_What the task asks_
What does the data read, word for word, from the line containing "Contact (1137, 94)" through its final line? Give those lines only.

[Extracted information — start]

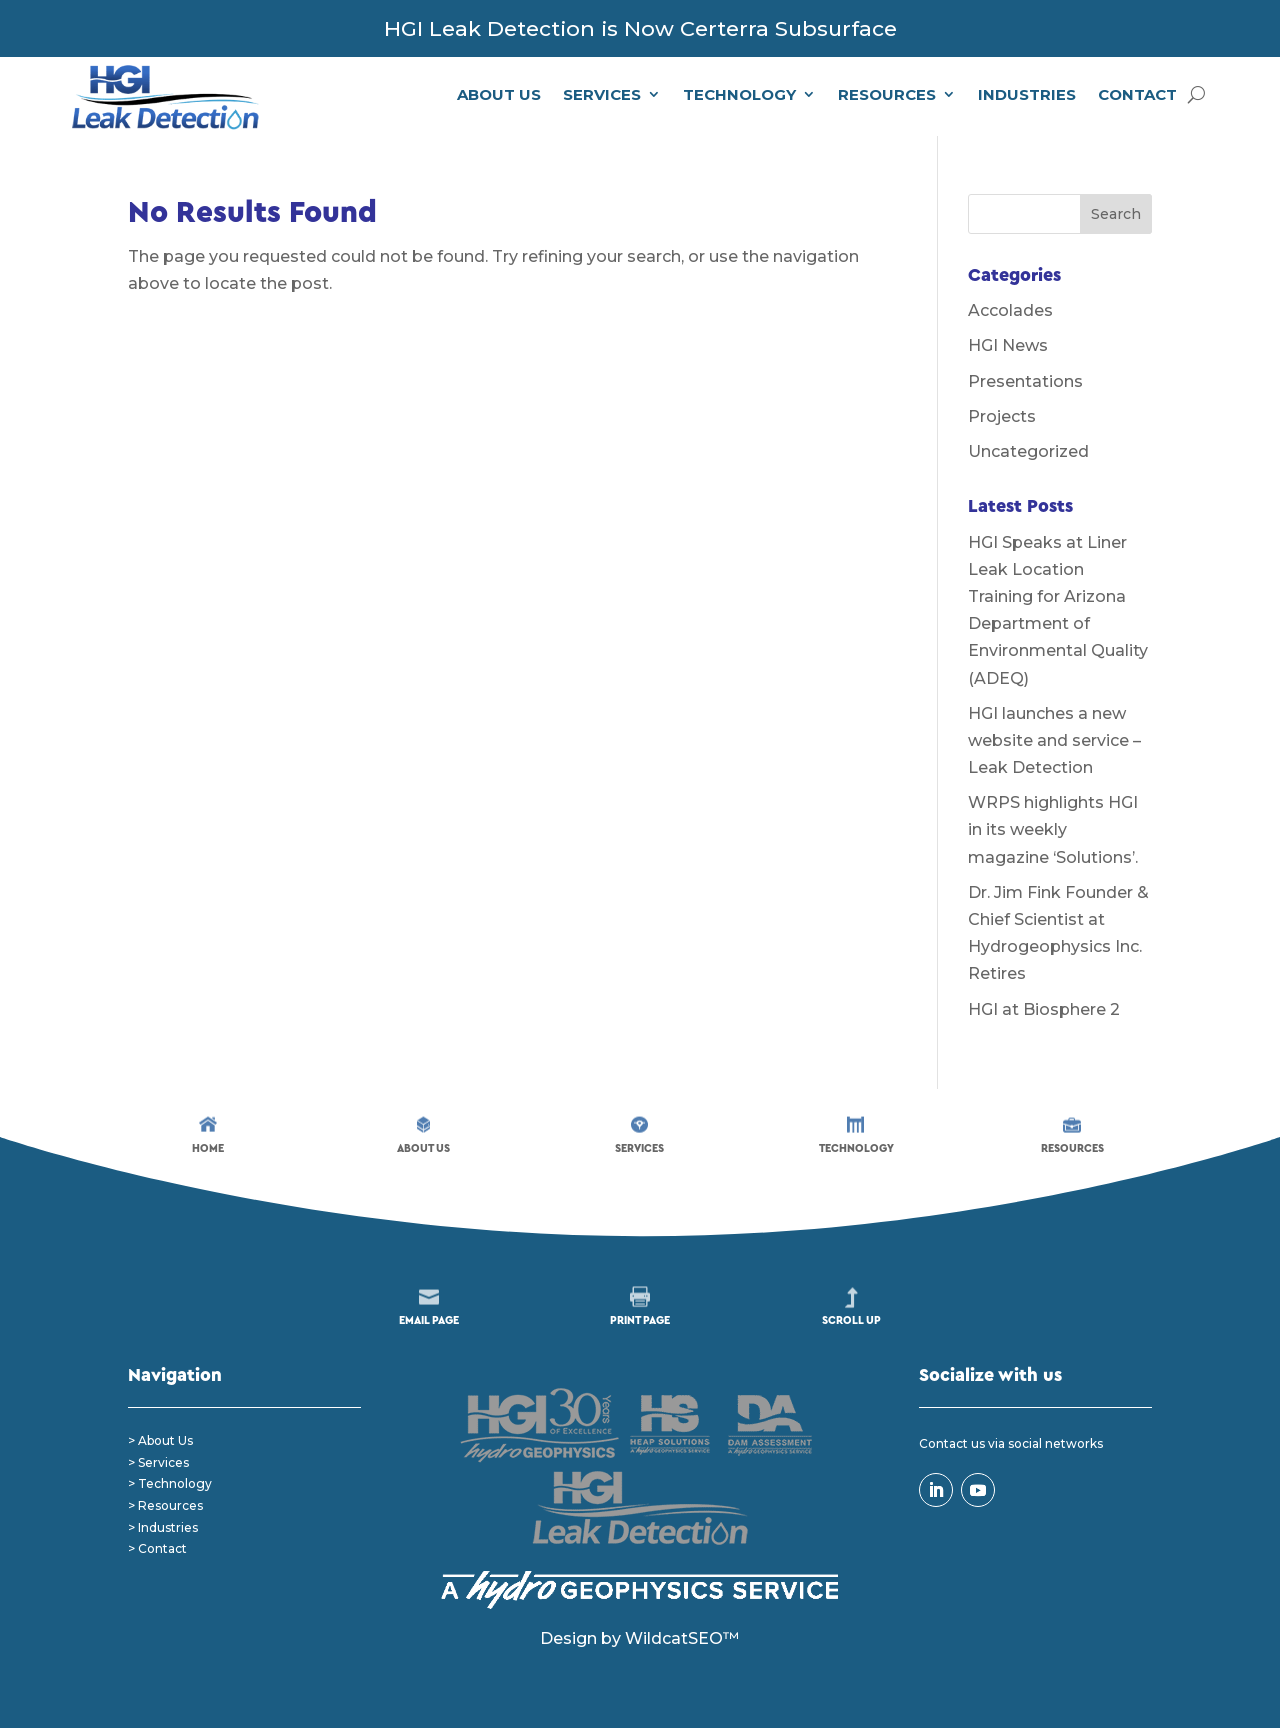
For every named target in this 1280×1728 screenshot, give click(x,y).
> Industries (163, 1527)
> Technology (170, 1483)
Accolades (1010, 310)
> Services (158, 1462)
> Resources (165, 1505)
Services (602, 94)
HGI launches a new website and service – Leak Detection (1054, 740)
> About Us (160, 1440)
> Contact (157, 1548)
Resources (887, 94)
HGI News (1008, 345)
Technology (739, 94)
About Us (499, 94)
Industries (1027, 94)
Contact (1137, 94)
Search (1116, 214)
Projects (1002, 416)
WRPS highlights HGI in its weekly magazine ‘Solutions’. (1053, 829)
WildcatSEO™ (682, 1638)
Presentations (1025, 381)
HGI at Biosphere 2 (1044, 1009)
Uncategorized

[Extracted information — finish]

_Response to the task_
Contact (1137, 94)
Search (1116, 214)
Projects (1002, 416)
WRPS highlights HGI in its weekly magazine ‘Solutions’. (1053, 829)
WildcatSEO™ (682, 1638)
Presentations (1025, 381)
HGI at Biosphere 2 (1044, 1009)
Uncategorized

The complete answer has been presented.